= PROBLEM TO WORK ON =
Copy out each line of the entries where the word "Premium" is present.

□ □ □ □ □

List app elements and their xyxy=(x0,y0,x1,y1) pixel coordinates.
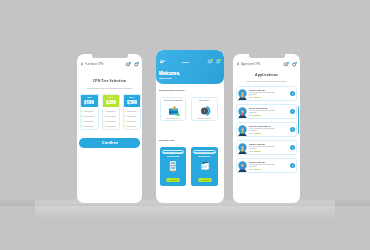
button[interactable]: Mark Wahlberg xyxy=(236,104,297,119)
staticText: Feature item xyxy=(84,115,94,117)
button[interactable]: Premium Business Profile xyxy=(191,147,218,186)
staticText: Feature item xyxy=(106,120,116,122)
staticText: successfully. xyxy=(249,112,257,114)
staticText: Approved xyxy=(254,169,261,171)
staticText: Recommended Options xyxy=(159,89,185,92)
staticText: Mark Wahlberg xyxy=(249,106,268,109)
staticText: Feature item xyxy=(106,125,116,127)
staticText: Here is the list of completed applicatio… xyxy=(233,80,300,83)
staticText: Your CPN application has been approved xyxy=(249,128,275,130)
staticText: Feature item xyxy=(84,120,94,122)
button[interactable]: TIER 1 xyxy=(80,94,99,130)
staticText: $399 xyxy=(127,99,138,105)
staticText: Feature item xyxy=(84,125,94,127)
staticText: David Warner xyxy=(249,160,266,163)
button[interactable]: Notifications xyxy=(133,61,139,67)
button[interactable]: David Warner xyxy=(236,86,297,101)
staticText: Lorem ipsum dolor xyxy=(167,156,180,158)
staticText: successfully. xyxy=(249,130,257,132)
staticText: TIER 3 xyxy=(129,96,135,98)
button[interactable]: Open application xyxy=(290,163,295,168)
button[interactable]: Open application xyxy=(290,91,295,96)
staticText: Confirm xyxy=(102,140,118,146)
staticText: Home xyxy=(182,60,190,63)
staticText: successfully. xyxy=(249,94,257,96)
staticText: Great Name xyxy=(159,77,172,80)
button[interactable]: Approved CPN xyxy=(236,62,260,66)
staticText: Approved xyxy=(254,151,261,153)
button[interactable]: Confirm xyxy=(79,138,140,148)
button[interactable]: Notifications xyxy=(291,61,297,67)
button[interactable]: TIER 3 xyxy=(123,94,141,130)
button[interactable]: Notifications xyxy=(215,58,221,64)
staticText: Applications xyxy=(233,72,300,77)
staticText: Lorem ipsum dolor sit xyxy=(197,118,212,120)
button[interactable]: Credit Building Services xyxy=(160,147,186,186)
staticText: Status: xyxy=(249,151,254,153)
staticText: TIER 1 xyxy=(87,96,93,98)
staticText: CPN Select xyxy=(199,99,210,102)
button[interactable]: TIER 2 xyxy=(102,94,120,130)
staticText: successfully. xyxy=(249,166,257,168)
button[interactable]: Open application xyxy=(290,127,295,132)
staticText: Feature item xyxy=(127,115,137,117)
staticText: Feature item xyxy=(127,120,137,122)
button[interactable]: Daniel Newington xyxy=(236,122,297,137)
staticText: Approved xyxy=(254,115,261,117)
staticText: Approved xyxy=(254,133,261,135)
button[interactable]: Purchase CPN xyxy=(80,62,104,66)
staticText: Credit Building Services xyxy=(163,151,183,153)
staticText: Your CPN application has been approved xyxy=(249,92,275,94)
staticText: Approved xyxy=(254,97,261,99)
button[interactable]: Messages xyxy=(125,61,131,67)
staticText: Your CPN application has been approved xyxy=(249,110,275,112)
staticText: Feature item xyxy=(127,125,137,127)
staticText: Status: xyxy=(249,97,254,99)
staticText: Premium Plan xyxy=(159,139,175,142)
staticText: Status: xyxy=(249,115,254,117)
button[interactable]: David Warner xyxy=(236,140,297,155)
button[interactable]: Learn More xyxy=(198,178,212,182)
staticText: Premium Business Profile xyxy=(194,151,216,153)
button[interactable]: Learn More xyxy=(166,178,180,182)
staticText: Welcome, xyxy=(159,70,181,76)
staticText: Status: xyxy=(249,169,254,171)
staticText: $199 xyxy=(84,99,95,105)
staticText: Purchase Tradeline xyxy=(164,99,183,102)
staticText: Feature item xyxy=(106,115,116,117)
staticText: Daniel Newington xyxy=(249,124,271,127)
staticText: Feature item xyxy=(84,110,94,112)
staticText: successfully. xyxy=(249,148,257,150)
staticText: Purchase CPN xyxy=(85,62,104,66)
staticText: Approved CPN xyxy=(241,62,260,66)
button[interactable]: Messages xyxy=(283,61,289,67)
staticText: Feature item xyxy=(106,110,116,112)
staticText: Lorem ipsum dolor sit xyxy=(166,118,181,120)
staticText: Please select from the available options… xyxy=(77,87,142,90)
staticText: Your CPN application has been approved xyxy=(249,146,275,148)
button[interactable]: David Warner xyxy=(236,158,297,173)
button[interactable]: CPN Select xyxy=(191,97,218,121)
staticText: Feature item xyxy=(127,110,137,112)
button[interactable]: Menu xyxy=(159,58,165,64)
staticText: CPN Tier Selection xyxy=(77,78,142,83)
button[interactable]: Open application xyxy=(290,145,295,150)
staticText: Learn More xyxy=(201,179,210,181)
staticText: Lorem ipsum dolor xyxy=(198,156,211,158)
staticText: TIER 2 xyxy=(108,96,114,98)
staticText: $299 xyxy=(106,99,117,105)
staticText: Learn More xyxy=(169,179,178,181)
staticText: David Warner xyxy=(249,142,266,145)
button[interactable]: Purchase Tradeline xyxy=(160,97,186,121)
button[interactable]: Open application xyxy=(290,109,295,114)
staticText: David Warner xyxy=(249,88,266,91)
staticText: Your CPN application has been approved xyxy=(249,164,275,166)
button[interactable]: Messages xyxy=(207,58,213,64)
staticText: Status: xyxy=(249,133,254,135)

□ □ □ □ □

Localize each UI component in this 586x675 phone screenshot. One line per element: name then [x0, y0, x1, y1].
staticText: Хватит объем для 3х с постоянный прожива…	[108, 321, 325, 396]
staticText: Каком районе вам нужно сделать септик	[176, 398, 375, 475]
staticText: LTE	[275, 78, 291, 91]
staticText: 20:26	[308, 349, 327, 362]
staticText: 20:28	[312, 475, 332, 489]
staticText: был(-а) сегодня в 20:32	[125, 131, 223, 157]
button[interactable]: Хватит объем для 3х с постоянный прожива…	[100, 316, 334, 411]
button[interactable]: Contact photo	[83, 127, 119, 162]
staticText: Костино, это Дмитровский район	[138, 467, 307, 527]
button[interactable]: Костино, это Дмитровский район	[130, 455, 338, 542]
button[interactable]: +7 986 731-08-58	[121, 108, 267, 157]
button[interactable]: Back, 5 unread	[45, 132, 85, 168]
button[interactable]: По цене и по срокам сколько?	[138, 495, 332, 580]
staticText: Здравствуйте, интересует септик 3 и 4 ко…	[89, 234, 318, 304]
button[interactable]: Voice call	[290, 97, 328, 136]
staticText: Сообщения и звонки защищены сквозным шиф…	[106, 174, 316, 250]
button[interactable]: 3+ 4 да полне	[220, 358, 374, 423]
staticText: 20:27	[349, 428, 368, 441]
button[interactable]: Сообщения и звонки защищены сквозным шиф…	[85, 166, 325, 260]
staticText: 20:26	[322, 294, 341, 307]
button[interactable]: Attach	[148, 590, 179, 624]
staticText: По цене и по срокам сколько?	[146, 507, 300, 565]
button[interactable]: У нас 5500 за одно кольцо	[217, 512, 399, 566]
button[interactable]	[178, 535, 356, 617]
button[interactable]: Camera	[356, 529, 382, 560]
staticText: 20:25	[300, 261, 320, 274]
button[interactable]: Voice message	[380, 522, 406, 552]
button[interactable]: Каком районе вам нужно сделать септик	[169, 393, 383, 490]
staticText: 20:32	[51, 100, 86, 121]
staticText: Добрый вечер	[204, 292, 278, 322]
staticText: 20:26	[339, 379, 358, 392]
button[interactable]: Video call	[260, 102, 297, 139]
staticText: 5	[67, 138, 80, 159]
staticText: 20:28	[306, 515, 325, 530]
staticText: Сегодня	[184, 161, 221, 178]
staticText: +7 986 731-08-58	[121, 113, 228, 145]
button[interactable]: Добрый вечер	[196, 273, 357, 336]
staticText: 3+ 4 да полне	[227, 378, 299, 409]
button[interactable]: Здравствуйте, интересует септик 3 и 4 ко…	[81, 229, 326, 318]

□ □ □ □ □

= SOLUTION TO THE EXERCISE =
button[interactable]: Premium Business Profile xyxy=(191,147,218,186)
staticText: Premium Plan xyxy=(159,139,175,142)
staticText: Premium Business Profile xyxy=(194,151,216,153)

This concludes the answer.